Der Gegenstandswert wird auf 6.500,00 € festgesetzt.
Gründe
I.
Die Klägerin nimmt den Beklagten auf Zahlung eines Darlehens vor der Kammer für
Handelssachen in Anspruch und trägt dazu vor, die Gesellschafterversammlung habe
beschlossen, dass die Gesellschafter, zu denen auch der Beklagte gehöre, ihr ein
Darlehen gewähren. Der Beklagte tritt diesem Anspruch entgegen.

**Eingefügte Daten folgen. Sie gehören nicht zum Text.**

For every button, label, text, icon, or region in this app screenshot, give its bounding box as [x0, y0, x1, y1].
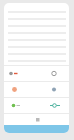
button[interactable]: Setting item	[36, 82, 69, 97]
button[interactable]: Setting item	[36, 98, 69, 113]
button[interactable]: Setting item	[36, 66, 69, 81]
button[interactable]: Setting item	[4, 98, 36, 113]
button[interactable]: Setting item	[4, 66, 36, 81]
button[interactable]: Setting item	[4, 82, 36, 97]
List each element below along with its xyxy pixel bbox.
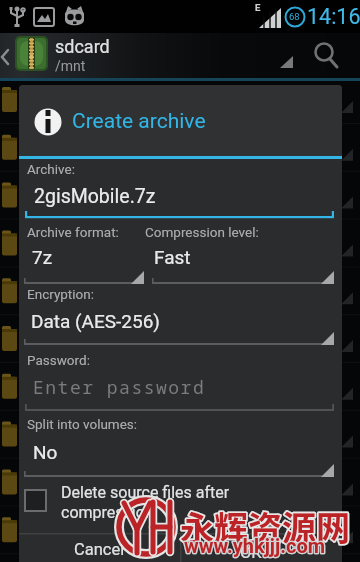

Mit Beschluss vom 30.04.2010 bewilligte das Brandenburgische Oberlandesgericht dem
Beklagten Prozesskostenhilfe für das Verfahren vor dem Landgericht. In den Gründen
seiner Entscheidung führt das Brandenburgische Oberlandesgericht aus, dass die Klage
nicht begründet und somit dem Beklagten zur Abwehr des mit der Klage geltend
gemachten Anspruches Prozesskostenhilfe zu bewilligen sei. Die Parteien nahmen
sodann unter Berücksichtigung des weiteren Vorbringens und der Gründe der
vorgenannten Entscheidung des Oberlandesgerichts in Vorbereitung des auf den
08.09.2010 vor dem Landgericht, Kammer für Handelssachen, anberaumten Termins
zur mündlichen Verhandlung ergänzend Stellung. Nachdem eine gütliche Einigung nicht
zustande kam, haben die Parteien in der mündlichen Verhandlung vom 08.09.2010 die
Anträge gestellt. Im Protokoll der mündlichen Verhandlung heißt es:
„Die Sach- und Rechtslage wird erörtert. Der Beklagtenvertreter beantragt, dass
das Gericht die erteilten Hinweise zu Protokoll gibt. Das Gericht erklärt, dass es nicht
beabsichtigt, die bereits erteilten Hinweise auch noch schriftlich festzuhalten. …“ (Bl.
116 d. A.).
Der Prozessbevollmächtigte des Beklagten lehnte auch namens des Beklagten sodann
die den Vorsitz führende Richterin wegen der Besorgnis der Befangenheit ab. Mit
Schriftsatz vom selben Tage kündigte er eine Begründung an, die mit Schriftsatz vom
22.09.2010 erfolgte. Nachdem ihm die dienstliche Äußerung der Richterin vom
09.09.2010 zur Kenntnis gegeben worden ist, lehnte er die Richterin unter Bezugnahme
auf diese dienstliche Äußerung mit Schriftsatz vom 22.09.2010 erneut ab. Die
abgelehnte Richterin äußerte sich insoweit am 06.10.2010. Mit Beschluss vom
11.11.2010 hat die Kammer für Handelssachen das Ablehnungsgesuch zurückgewiesen.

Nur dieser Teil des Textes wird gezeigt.